Pentas Teater Gema UPGRIS
Sumber :
  • VIVA Jogja/Dok. Teater Gema

Semarang, VIVA Jogja - Pertunjukan Teater Gema UPGRIS, pada Kamis (5/12), malam, di Balairung Kampus Universitas PGRI Semarang (UPGRIS) menghadirkan sebuah pementasan yang memukau.

Dengan setting rumah berbentuk kapal besar di atas panggung, suasana langsung menggoda penonton begitu mereka memasuki ruang teater.

Pementasan ini mengadaptasi naskah "Where the Cross is Made" karya Eugene O'Neill, yang pertama kali diterbitkan pada tahun 1923.

Drama satu babak ini menggambarkan perjalanan traumatis tokoh utama, Nat Bartlett, yang terperangkap dalam bayang-bayang masa lalu kelamnya, serta konflik batin terkait obsesi ayahnya, Kapten Isaiah Bartlett, yang telah pensiun dan menjadi gila.

Empat aktor dengan karakter kuat membawa penonton menyelami garis tipis antara kenyataan dan ilusi, menyelami trauma masa lalu, dan menggambarkan perjuangan pribadi masing-masing tokoh.

Sutradara Afrian Baskoro, dengan bantuan asisten sutradara Kartikawati yang menerjemahkan naskah, berhasil menyampaikan kedalaman emosi dan konflik dalam pementasan berdurasi 90 menit ini.

Pementasan yang dihadiri oleh sekitar 1.000 penonton, termasuk pelajar, mahasiswa, guru, pelaku teater, dan masyarakat umum dari dalam serta luar kota Semarang, mendapatkan sambutan hangat.

"Pentas produksi akhir tahun ini mengangkat isu yang merespon fenomena sosial di masyarakat, yaitu parenting, dan dampak psikologis anak atas pola asuh orang tua yang obsesif," ungkap sang sutradara, Baskoro.

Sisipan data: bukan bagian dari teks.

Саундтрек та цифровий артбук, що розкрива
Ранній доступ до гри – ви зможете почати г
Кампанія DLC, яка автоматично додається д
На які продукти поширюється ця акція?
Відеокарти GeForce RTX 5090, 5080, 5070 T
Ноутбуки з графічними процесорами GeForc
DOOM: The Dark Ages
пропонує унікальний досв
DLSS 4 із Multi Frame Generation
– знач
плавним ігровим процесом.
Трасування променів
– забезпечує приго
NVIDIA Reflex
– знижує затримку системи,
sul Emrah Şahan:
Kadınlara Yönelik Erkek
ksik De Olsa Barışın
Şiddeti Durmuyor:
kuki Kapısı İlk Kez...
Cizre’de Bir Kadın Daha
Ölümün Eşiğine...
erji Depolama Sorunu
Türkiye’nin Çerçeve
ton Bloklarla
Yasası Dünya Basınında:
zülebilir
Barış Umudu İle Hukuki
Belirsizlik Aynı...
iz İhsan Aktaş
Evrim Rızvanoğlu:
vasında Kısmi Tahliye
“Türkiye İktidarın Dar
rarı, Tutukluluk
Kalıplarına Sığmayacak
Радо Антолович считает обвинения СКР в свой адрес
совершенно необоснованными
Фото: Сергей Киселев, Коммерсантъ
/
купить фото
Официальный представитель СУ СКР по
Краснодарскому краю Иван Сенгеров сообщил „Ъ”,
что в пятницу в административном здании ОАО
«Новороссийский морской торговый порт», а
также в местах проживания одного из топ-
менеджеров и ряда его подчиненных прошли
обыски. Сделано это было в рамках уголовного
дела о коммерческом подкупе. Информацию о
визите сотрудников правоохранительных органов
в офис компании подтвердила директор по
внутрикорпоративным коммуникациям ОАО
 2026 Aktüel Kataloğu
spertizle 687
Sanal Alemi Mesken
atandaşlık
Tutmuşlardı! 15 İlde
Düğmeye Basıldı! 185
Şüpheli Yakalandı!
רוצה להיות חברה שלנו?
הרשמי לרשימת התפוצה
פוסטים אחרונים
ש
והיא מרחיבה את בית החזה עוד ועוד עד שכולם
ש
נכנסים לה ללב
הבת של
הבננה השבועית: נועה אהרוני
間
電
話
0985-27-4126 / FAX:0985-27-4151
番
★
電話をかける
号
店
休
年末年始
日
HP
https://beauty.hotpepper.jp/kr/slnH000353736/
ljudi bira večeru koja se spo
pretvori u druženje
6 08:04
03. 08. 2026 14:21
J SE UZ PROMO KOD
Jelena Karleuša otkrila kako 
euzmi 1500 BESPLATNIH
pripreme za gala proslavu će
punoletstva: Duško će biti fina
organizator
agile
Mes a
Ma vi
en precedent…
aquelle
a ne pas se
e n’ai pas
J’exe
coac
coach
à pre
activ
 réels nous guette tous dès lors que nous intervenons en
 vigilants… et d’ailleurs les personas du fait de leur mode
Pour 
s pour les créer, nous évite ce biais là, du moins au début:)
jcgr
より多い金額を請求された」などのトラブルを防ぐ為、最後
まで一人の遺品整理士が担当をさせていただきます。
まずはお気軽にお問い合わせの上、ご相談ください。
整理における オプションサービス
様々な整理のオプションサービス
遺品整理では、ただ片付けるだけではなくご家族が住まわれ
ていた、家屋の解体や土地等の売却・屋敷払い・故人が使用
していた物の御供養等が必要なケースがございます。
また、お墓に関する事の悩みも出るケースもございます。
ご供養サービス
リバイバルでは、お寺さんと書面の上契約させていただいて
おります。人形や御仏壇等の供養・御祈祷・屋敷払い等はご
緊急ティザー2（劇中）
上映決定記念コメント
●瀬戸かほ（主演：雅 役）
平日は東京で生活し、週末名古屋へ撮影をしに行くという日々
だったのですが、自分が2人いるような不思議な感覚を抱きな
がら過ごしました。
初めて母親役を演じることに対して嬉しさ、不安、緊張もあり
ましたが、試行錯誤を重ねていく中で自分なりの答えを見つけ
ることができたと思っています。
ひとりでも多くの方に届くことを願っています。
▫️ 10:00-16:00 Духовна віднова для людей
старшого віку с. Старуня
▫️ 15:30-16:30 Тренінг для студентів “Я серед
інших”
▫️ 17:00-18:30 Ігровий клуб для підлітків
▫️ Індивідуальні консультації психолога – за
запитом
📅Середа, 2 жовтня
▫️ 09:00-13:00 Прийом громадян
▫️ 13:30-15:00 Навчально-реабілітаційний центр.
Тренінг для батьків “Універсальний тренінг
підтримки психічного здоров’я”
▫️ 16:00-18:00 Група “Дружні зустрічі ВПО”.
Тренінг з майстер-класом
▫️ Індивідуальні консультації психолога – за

Berangkat dari kegelisahan mengenai kondisi generasi saat ini, sutradara Afrian Baskoro memilih untuk mengangkat naskah lawas Where the Cross is Made karya Eugene O’Neill.

Meskipun naskah tersebut diterbitkan pada tahun 1923, Baskoro meyakini bahwa cerita dalam drama ini tetap relevan dan dapat diterima oleh generasi masa kini.

Tema-tema dalam naskah ini, seperti trauma, konflik batin, dan pencarian makna hidup, memiliki kesamaan dengan tantangan yang dihadapi oleh masyarakat saat ini.

Dengan pendekatan yang cermat, Baskoro menghidupkan karya klasik ini, menghubungkannya dengan realitas modern, dan menjadikannya sebuah pengalaman teater yang resonan dengan audiens masa kini.

"Harapannya dengan mengangkat isu pendidikan orang tua ke anak ini, masyarakat lebih berhati-hati dalam menanamkan nilai-nilai ke anaknya, jangan sampai anak-anak mengalami pengalaman traumatis seperti yang dialami tokoh Nat," ujar Baskoro.

Pentas Teater Gema UPGRIS juga melibatkan berbagai pihak yang memberikan kontribusi penting, salah satunya adalah Akhmad Sofyan Hadi, atau yang akrab dipanggil Ian, seorang guru dari Kendal.

Dalam pementasan ini, Ian memerankan sosok Kapten Isaiah Bartlett, seorang tokoh yang terobsesi melebihi batas.

Karakter ini menjadi pusat konflik dalam drama, dengan obsesi yang menghantui dan mempengaruhi banyak aspek kehidupannya.

Bagi Ian, menjadi bagian dari pementasan ini adalah sebuah kehormatan. Ia berharap penampilannya dalam peran yang penuh emosi ini dapat memberikan dampak yang mendalam bagi penonton.

Harapannya, pentas ini mampu "meneror" siapa saja yang menyaksikan, menghadirkan pengalaman teater yang menggugah dan memprovokasi pemikiran tentang obsesi, trauma, dan batas-batas manusiawi.

"Bahwa sebelum ramai dunia menggunakan minyak bumi, ternyata perburuan paus lebih dahulu ada untuk diambil minyaknya. Juga peristiwa-peristiwa lain di dalamnya seperti obsesi seorang ayah kepada anaknya sehingga membuat batas kenyataan dan ilusi menjadi nyaru," kata Ian.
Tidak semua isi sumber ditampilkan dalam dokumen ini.